For JFK, cutting down taxes was necessitated by a republican Douglas Dillon, a Treasury Secretary, a Groton and Harvard graduate. Kennedy was worried about the stagnant nature of his economy and was willing to try a novel way of doing things. He accepted ideas from his Democrats-Republicans cabinet that he had chosen in the spirit of bi-partisan.
Kudlow emphasized how JFK’s tax policies influenced Reagan by saying, “Reagan knew that connecting JFK to his tax policies would be a key to getting the American people and Democrats in Congress to accept them. As a result, Reagan insisted his staffers and speechwriters play up the connection as much as possible”. Larry Sabato cemented this view in his book, which states that Reagan and Bill Clinton are ranked high for American presidents who quoted Kennedy; no one else is even close to these two.

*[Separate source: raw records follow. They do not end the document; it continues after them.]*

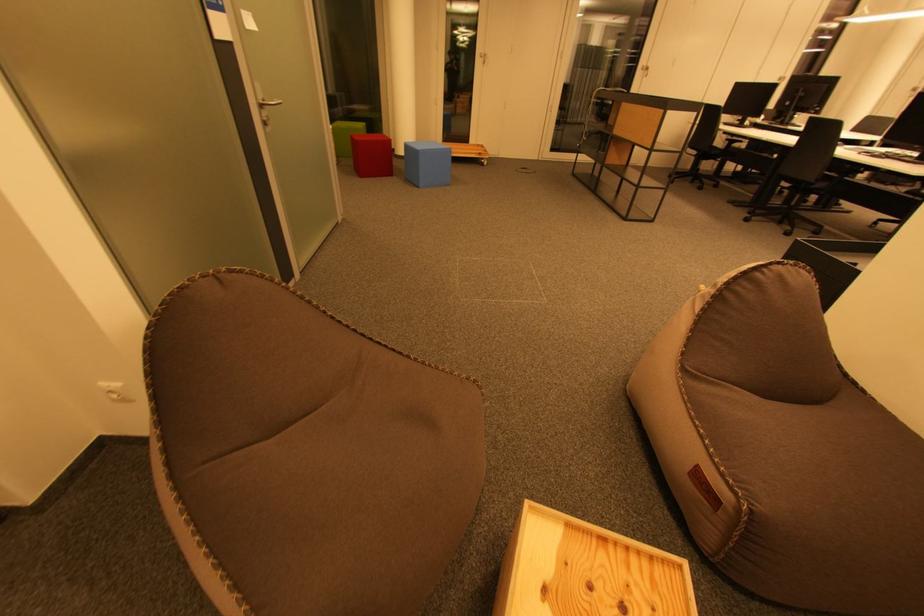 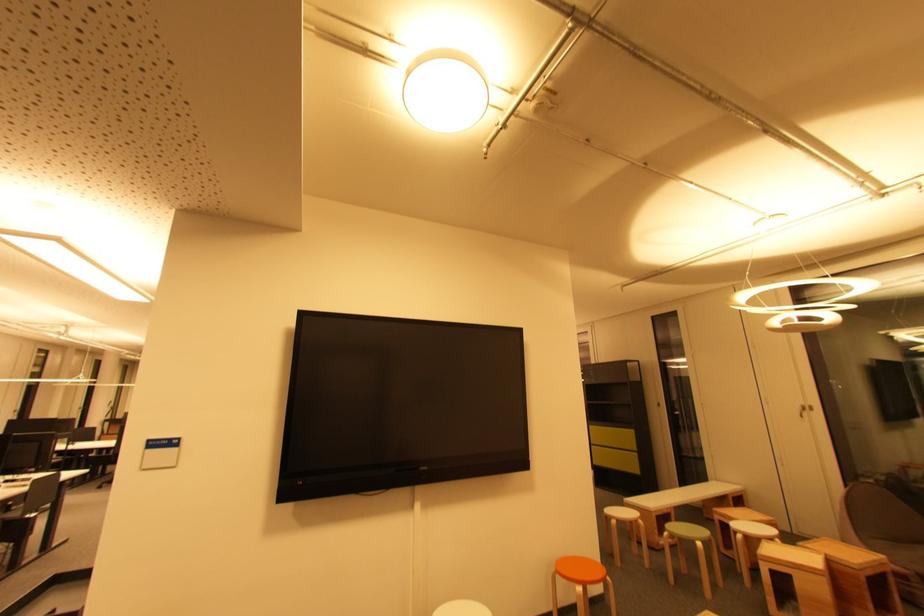 Question: The camera is either moving clockwise (left) or counter-clockwise (right) around the object. The first image is from the beginning of the video and the second image is from the end. Is the camera moving left or right when shooting the video?

Choices:
 (A) Left
 (B) Right

Answer: (A) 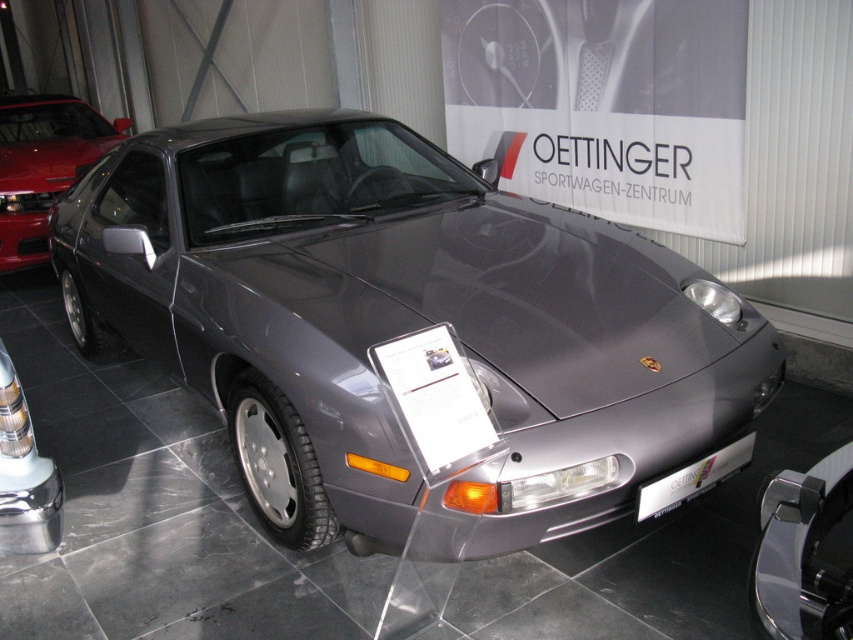 Is satin metallic car at center positioned at the back of satin silver metallic car at center?

That is False.

Can you confirm if satin metallic car at center is positioned to the right of satin silver metallic car at center?

Yes, satin metallic car at center is to the right of satin silver metallic car at center.

Locate an element on the screen. satin metallic car at center is located at coordinates (401, 324).

Measure the distance between satin silver metallic car at center and silver metallic license plate at front.

The distance of satin silver metallic car at center from silver metallic license plate at front is 20.34 feet.

Which of these two, satin silver metallic car at center or silver metallic license plate at front, stands shorter?

silver metallic license plate at front is shorter.

What do you see at coordinates (44, 164) in the screenshot?
I see `satin silver metallic car at center` at bounding box center [44, 164].

At what (x,y) coordinates should I click in order to perform the action: click on satin silver metallic car at center. Please return your answer as a coordinate pair (x, y). Image resolution: width=853 pixels, height=640 pixels. Looking at the image, I should click on (44, 164).

Is satin metallic car at center further to the viewer compared to silver metallic license plate at front?

No, it is in front of silver metallic license plate at front.

Between point (355, 173) and point (697, 488), which one is positioned in front?

Point (697, 488)

Identify the location of satin metallic car at center. (401, 324). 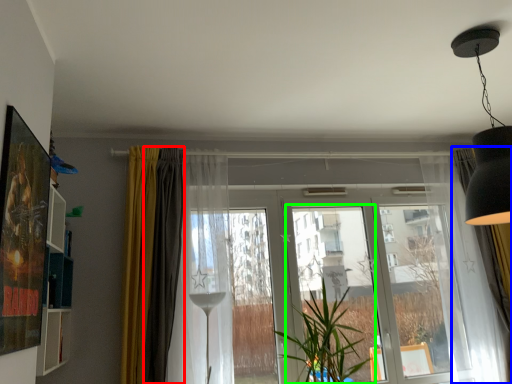 Question: Which object is positioned farthest from curtain (highlighted by a red box)? Select from curtain (highlighted by a blue box) and screen door (highlighted by a green box).

Choices:
 (A) curtain
 (B) screen door

Answer: (A) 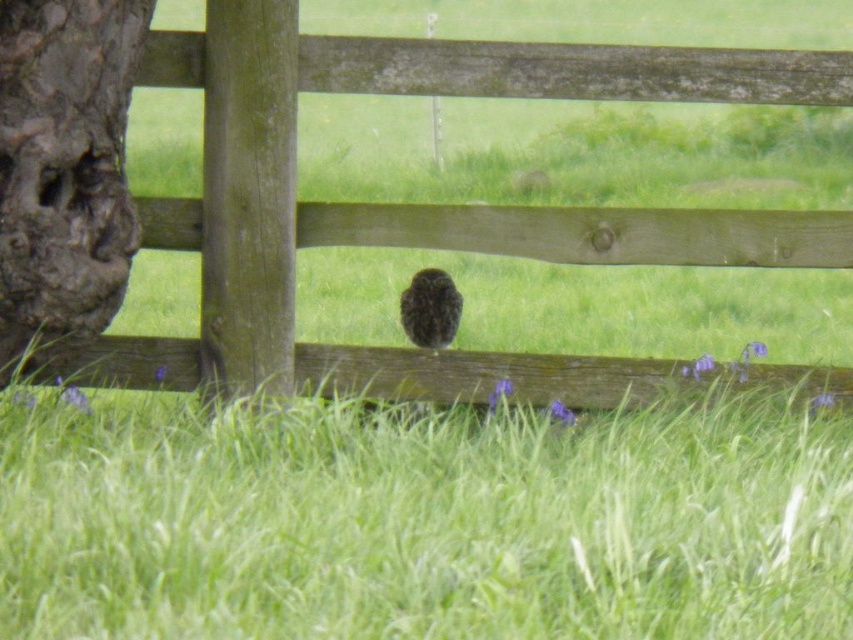 Does wooden fence at center appear under rough bark tree trunk at left?

Correct, wooden fence at center is located below rough bark tree trunk at left.

Who is positioned more to the left, wooden fence at center or rough bark tree trunk at left?

Positioned to the left is rough bark tree trunk at left.

Does point (503, 60) lie behind point (62, 3)?

Yes, point (503, 60) is farther from viewer.

Where is `wooden fence at center`? This screenshot has width=853, height=640. wooden fence at center is located at coordinates (433, 211).

Where is `rough bark tree trunk at left`? This screenshot has height=640, width=853. rough bark tree trunk at left is located at coordinates (64, 168).

The height and width of the screenshot is (640, 853). What do you see at coordinates (64, 168) in the screenshot?
I see `rough bark tree trunk at left` at bounding box center [64, 168].

Where is `rough bark tree trunk at left`? rough bark tree trunk at left is located at coordinates (64, 168).

Does wooden fence at center appear under dark brown owl at center?

No, wooden fence at center is not below dark brown owl at center.

Does wooden fence at center lie in front of dark brown owl at center?

Yes, it is.

Does point (570, 260) lie behind point (404, 317)?

No, it is in front of (404, 317).

Find the location of a particular element. wooden fence at center is located at coordinates (433, 211). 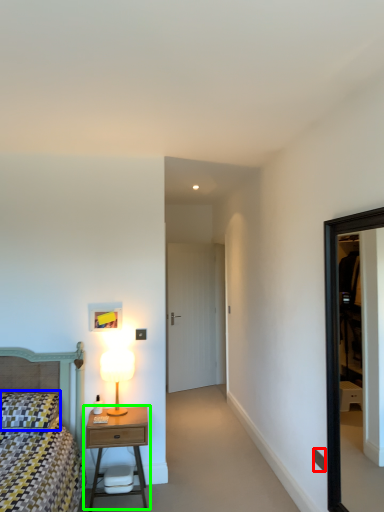 Question: Which object is positioned farthest from light switch (highlighted by a red box)? Select from pillow (highlighted by a blue box) and nightstand (highlighted by a green box).

Choices:
 (A) pillow
 (B) nightstand

Answer: (A) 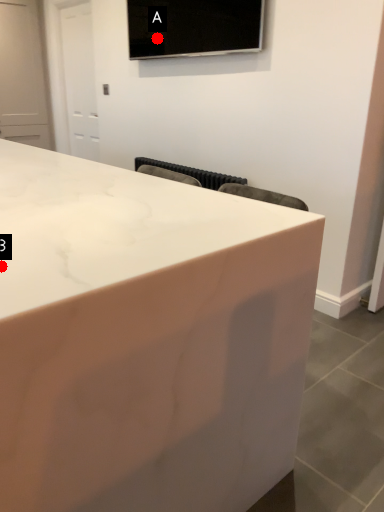 Question: Two points are circled on the image, labeled by A and B beside each circle. Which of the following is the closest to the observer?

Choices:
 (A) A is closer
 (B) B is closer

Answer: (B) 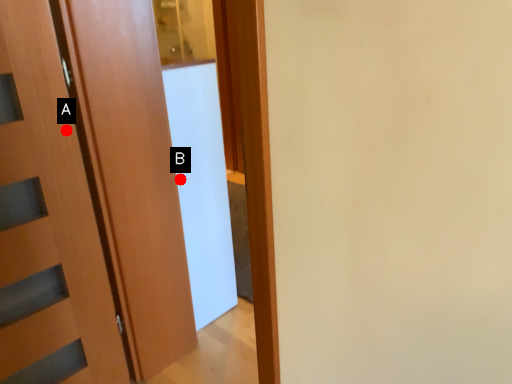 Question: Two points are circled on the image, labeled by A and B beside each circle. Which point is closer to the camera?

Choices:
 (A) A is closer
 (B) B is closer

Answer: (A) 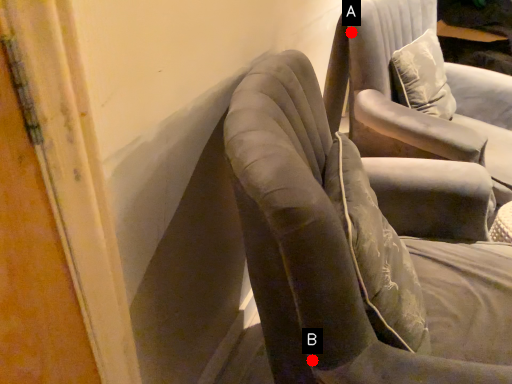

To win the heart of Congress and parliamentarians into agreeing with his big tax cuts, Kudlow said that Reagan “did a lot of one-on-one lobbying. He invited dozens of Democrats from the House to Camp David, played up the JFK connection to them, and eventually won over about 70 of them to vote for the plan …”. This shows how Reagan was feeding off his predecessor JFK’s achievements. Connecting himself to JFK was sufficient to gunner support from other politicians in the cabinet. It also proves how effective Kennedy’s policies were to have survived for that long. Even former US President Trump took a piece from Kennedy’s tax policies.
Village News gives a run-down of comparative issues between JFK and Kennedy, it reported that these two knew the importance of the constitution, believed in free trade, argued that only US citizens must vote in US elections, were sympathetic towards homosexuals, promised full wrath on crime, despised negotiating with terrorists, “felt that abortion was not an ethical form of birth control” and were conservatives [Source].
But some analysts do argue that Reagan should rank higher than Kennedy because he served in the presidential office for a long time. His accomplishments were numerous compared to JFK, who might have achieved more only if he had served for a longer period.